Some finding from Discovering Influential Factors in VAEs paper.
We believe that data can be generated by a number of independent generators. In the work of discovering the influential generation factors of variational autoencoder, we found that the KL divergence term optimized by variational autoencoder promotes the independence of factors and promotes the sparsity of factor mutual information. The influential generative factors extracted by variational autoencoder can capture the variation of data well.
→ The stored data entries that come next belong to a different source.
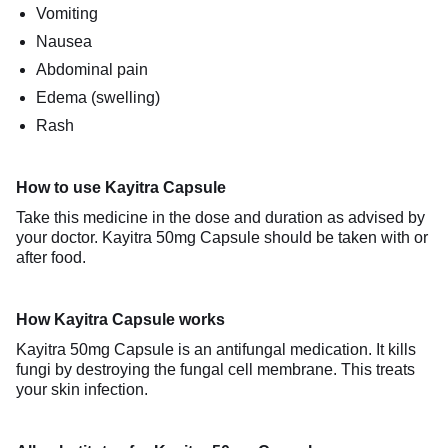
Vomiting
Nausea
Abdominal pain
Edema (swelling)
Rash
How to use Kayitra Capsule
Take this medicine in the dose and duration as advised by
your doctor. Kayitra 50mg Capsule should be taken with or
after food.
How Kayitra Capsule works
Kayitra 50mg Capsule is an antifungal medication. It kills
fungi by destroying the fungal cell membrane. This treats
your skin infection.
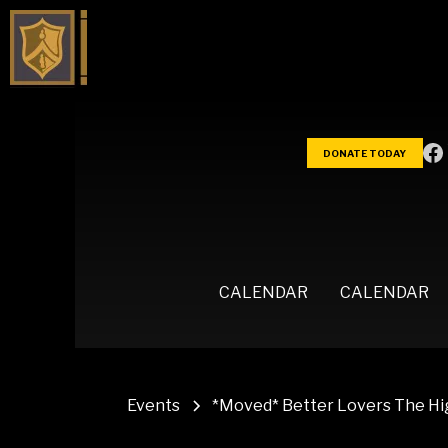
DONATE TODAY
CALENDAR
CALENDAR
Events
*Moved* Better Lovers The Hig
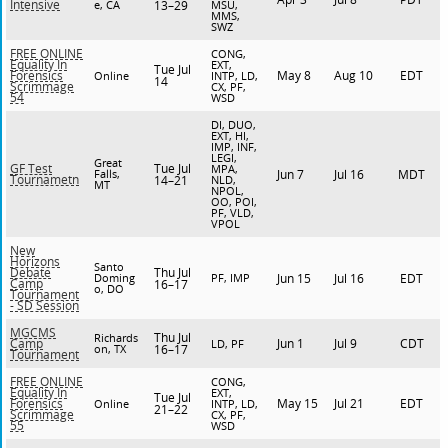
Intensive
e, CA
13–29
MSU,
MMS,
SWZ
FREE ONLINE
CONG,
Equality In
EXT,
Tue Jul
May 8
Aug 10
EDT
Forensics
Online
INTP, LD,
14
Scrimmage
CX, PF,
54
WSD
DI, DUO,
EXT, HI,
IMP, INF,
LEGI,
Great
Tue Jul
GF Test
MPA,
Falls,
Jun 7
Jul 16
MDT
Tournametn
14–21
NLD,
MT
NPOL,
OO, POI,
PF, VLD,
VPOL
New
Horizons
Santo
Thu Jul
Debate
Doming
PF, IMP
Jun 15
Jul 16
EDT
Camp
16–17
o, DO
Tournament
- SD Session
MGCMS
Thu Jul
Richards
Jun 1
Jul 9
CDT
Camp
LD, PF
on, TX
16–17
Tournament
FREE ONLINE
CONG,
Equality In
EXT,
Tue Jul
May 15
Jul 21
EDT
Forensics
Online
INTP, LD,
21–22
Scrimmage
CX, PF,
55
WSD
If we have $$p(z_1,\cdots,z_h|x)=p(z_1|x)\cdots p(z_h|x)$$ and $$p(z_1,\cdots,z_h)=p(z_1,\cdots,z_h),$$ according to the theorem in paper, we have $$I(z_1,\cdots,z_h;x)=I(z_1;x)+\cdots+I(z_h;x).$$ Therefore the second objective in VAE is $$E_{x}D_{KL}(q(\mathbf{z}|x)||p(\mathbf{z}))=\sum_{i=1}^{h} I(z_i;x) +D_{KL}(q(z_i)||p(z_i)).$$ Due to the separable nature of its mutual information, this causes the posterior collapse and allows us to use a small number of factor dimensions to achieve a better effect on subsequent classification or reconstruction tasks.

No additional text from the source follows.